Stored data entries:

.....

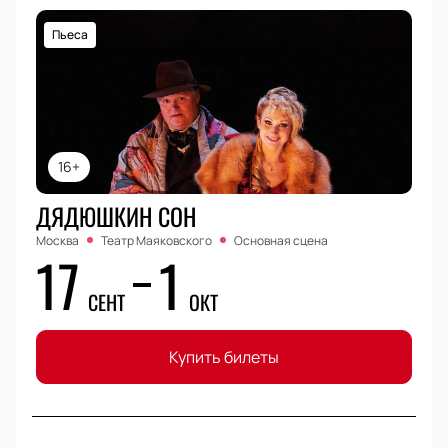
Пьеса
16+
ДЯДЮШКИН СОН
Москва
Театр Маяковского
Основная сцена
17
1
СЕНТ
ОКТ
Купить билеты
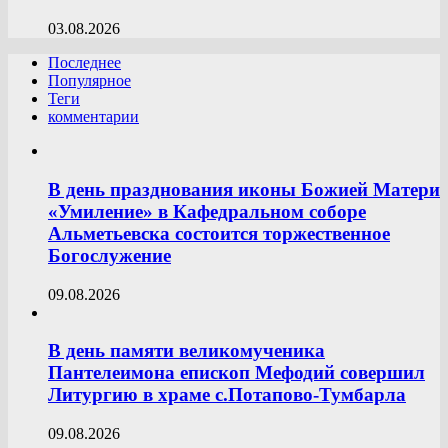
03.08.2026
Последнее
Популярное
Теги
комментарии
В день празднования иконы Божией Матери
«Умиление» в Кафедральном соборе
Альметьевска состоится торжественное
Богослужение
09.08.2026
В день памяти великомученика
Пантелеимона епископ Мефодий совершил
Литургию в храме с.Потапово-Тумбарла
09.08.2026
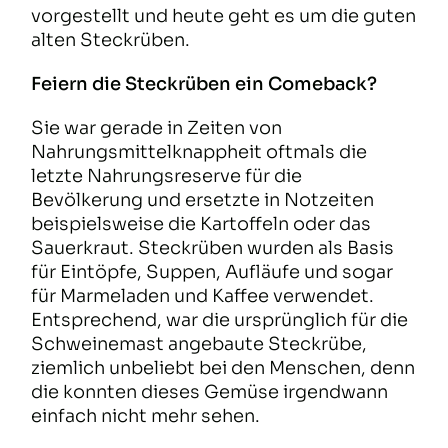
vorgestellt und heute geht es um die guten
alten Steckrüben.
Feiern die Steckrüben ein Comeback?
Sie war gerade in Zeiten von
Nahrungsmittelknappheit oftmals die
letzte Nahrungsreserve für die
Bevölkerung und ersetzte in Notzeiten
beispielsweise die Kartoffeln oder das
Sauerkraut. Steckrüben wurden als Basis
für Eintöpfe, Suppen, Aufläufe und sogar
für Marmeladen und Kaffee verwendet.
Entsprechend, war die ursprünglich für die
Schweinemast angebaute Steckrübe,
ziemlich unbeliebt bei den Menschen, denn
die konnten dieses Gemüse irgendwann
einfach nicht mehr sehen.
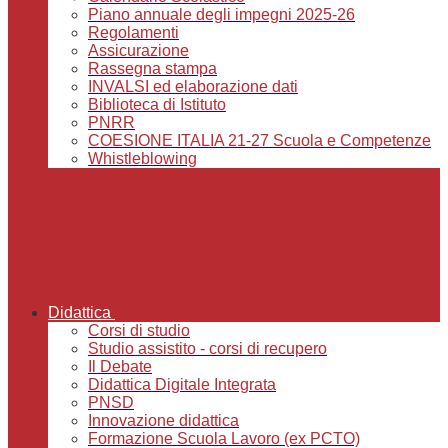
Piano annuale degli impegni 2025-26
Regolamenti
Assicurazione
Rassegna stampa
INVALSI ed elaborazione dati
Biblioteca di Istituto
PNRR
COESIONE ITALIA 21-27 Scuola e Competenze
Whistleblowing
Didattica
Corsi di studio
Studio assistito - corsi di recupero
Il Debate
Didattica Digitale Integrata
PNSD
Innovazione didattica
Formazione Scuola Lavoro (ex PCTO)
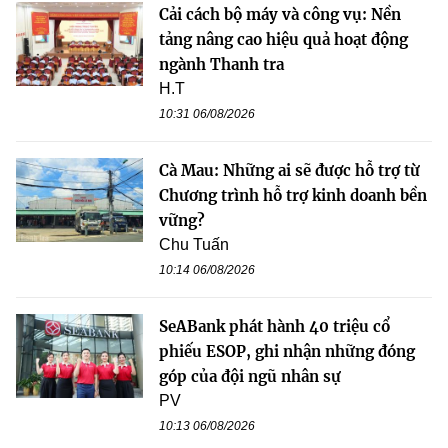
Cải cách bộ máy và công vụ: Nền
tảng nâng cao hiệu quả hoạt động
ngành Thanh tra
H.T
10:31 06/08/2026
Cà Mau: Những ai sẽ được hỗ trợ từ
Chương trình hỗ trợ kinh doanh bền
vững?
Chu Tuấn
10:14 06/08/2026
SeABank phát hành 40 triệu cổ
phiếu ESOP, ghi nhận những đóng
góp của đội ngũ nhân sự
PV
10:13 06/08/2026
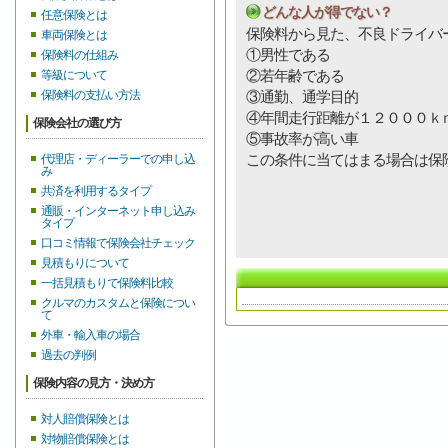
どんな人が得でない？
任意保険とは
保険料から見た、不良ドライバ
車両保険とは
①男性である
保険料の仕組み
②若年齢である
等級について
保険料の支払い方法
③通勤、通学目的
④年間走行距離が１２０００ｋ
保険会社の選び方
⑤事故率が高い車
この条件に当てはまる場合は保
代理店・ディーラーでの申し込
み
共済を利用するタイプ
通販・インターネット申し込み
タイプ
口コミ情報で保険会社チェック
見積もりについて
一括見積もりで保険料比較
クルマのカスタムと保険につい
て
外車・輸入車の場合
過去の判例
保険内容の見方・決め方
対人賠償保険とは
対物賠償保険とは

.....

PROBLEM TO SOLVE: An exact copy is needed of the stretch above that opens with the line containing "für Eintöpfe, Suppen, Aufläufe und sogar" and closes with the line containing "Corsi di studio"; the pictures are not part of it.

ANSWER TO THE PROBLEM:
für Eintöpfe, Suppen, Aufläufe und sogar
für Marmeladen und Kaffee verwendet.
Entsprechend, war die ursprünglich für die
Schweinemast angebaute Steckrübe,
ziemlich unbeliebt bei den Menschen, denn
die konnten dieses Gemüse irgendwann
einfach nicht mehr sehen.
Piano annuale degli impegni 2025-26
Regolamenti
Assicurazione
Rassegna stampa
INVALSI ed elaborazione dati
Biblioteca di Istituto
PNRR
COESIONE ITALIA 21-27 Scuola e Competenze
Whistleblowing
Didattica
Corsi di studio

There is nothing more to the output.